A primary set of tools for supporting climate change decision-making are integrated assessment models (IAMs), which represent the human-climate coupled system. IAMs have contributed to our understanding of many issues in climate change, such as the development of internally consistent global emissions scenarios and the exploration of economic, technological, emissions, and climate impacts of alternative mitigation strategies. However, the evolving demands on decision makers and uncertainties in our ability to project future impacts on the human-climate system raise a set of scientific challenges for integrated assessment research. A recent report for the U.S. Department of Energy Office of Science outlined several key scientific challenges for IAMs. The proposed research aims to contribute to closing identified gaps in two of these areas, the representation of technological change, and the treatment of risk and uncertainty. In addition, some methods developed in this project could also be applied in the future to a third challenge, that of improving the spatial and temporal resolution of climate impacts. Specifically, the objective of this research is to develop improved methods in three areas:
- Modeling of climate mitigation as sequential decisions under uncertainty,
- Modeling of uncertainty in technological change that represents structural uncertainty,
- Reduced-form models of complex earth system processes to improve the ability to analyze the risks of climate impacts.

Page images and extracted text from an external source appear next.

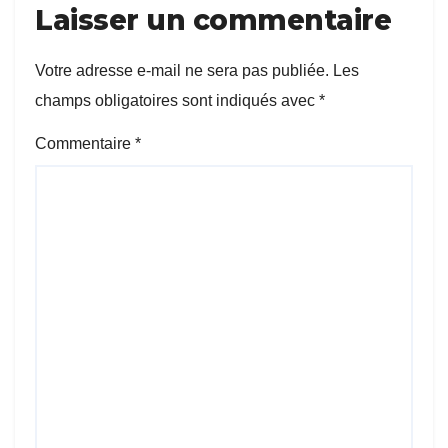
Laisser un commentaire
Votre adresse e-mail ne sera pas publiée.
Les
champs obligatoires sont indiqués avec
*
Commentaire
*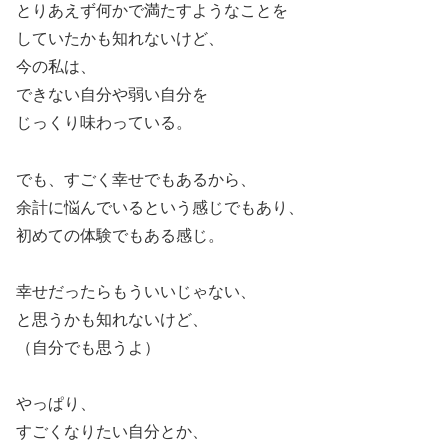
とりあえず何かで満たすようなことを
していたかも知れないけど、
今の私は、
できない自分や弱い自分を
じっくり味わっている。
でも、すごく幸せでもあるから、
余計に悩んでいるという感じでもあり、
初めての体験でもある感じ。
幸せだったらもういいじゃない、
と思うかも知れないけど、
（自分でも思うよ）
やっぱり、
すごくなりたい自分とか、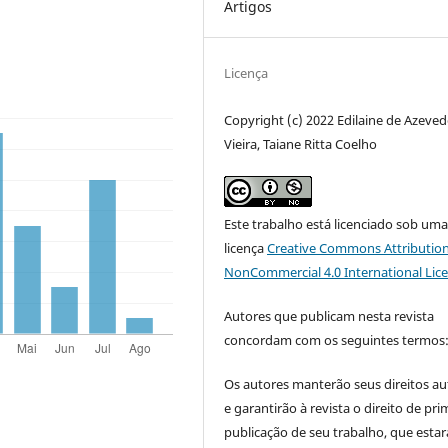
Artigos
Licença
Copyright (c) 2022 Edilaine de Azeve
Vieira, Taiane Ritta Coelho
Este trabalho está licenciado sob um
licença
Creative Commons Attribution
NonCommercial 4.0 International Lic
Autores que publicam nesta revista
concordam com os seguintes termos
Os autores manterão seus direitos au
e garantirão à revista o direito de pri
publicação de seu trabalho, que estar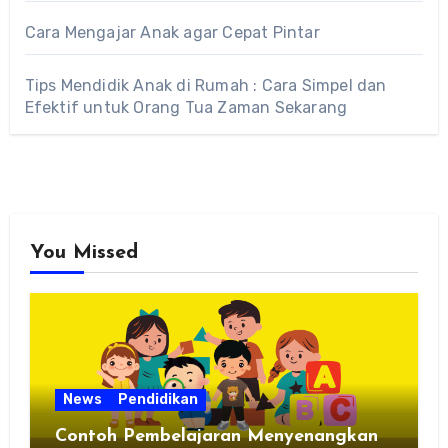
Cara Mengajar Anak agar Cepat Pintar
Tips Mendidik Anak di Rumah : Cara Simpel dan
Efektif untuk Orang Tua Zaman Sekarang
You Missed
News
Pendidikan
Contoh Pembelajaran Menyenangkan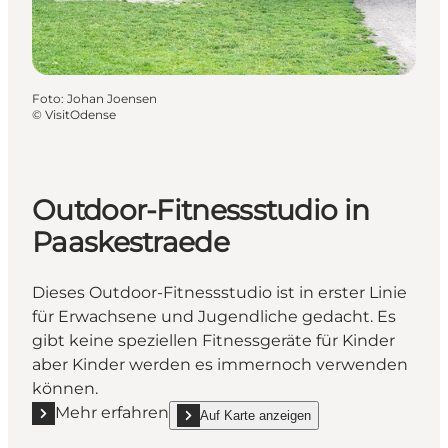
Foto
:
Johan Joensen
©
VisitOdense
Outdoor-Fitnessstudio in
Paaskestraede
Dieses Outdoor-Fitnessstudio ist in erster Linie
für Erwachsene und Jugendliche gedacht. Es
gibt keine speziellen Fitnessgeräte für Kinder
aber Kinder werden es immernoch verwenden
können.
Mehr erfahren
Auf Karte anzeigen
Mehr erfahren "Outdoor-Fitnessstudio in Paaskestr
show Outdoor-Fitnessstudio in Paaskestraed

The models and methods to be developed would improve the representation of technology and technological change and the treatment of uncertainty in IAMs. Decision makers at all levels of government and other stakeholders will be making critical choices regarding the investment in energy technologies over the next few decades, and these choices will likely determine the technological options available later in the century if more stringent climate targets are pursued. Yet analyses of the future energy technology mix using IAMs are predominantly deterministic scenarios. The methods that will be developed here will enable the explicit investigation of near-term technological strategies accounting for technological uncertainty and the ability to learn and adjust policies over time. The end result will be to improve the ability of IAMs to provide useful decision support as climate change is addressed over the coming decades. In this final year of the project, we will integrate the methodologies developed into a representative integrated assessment model.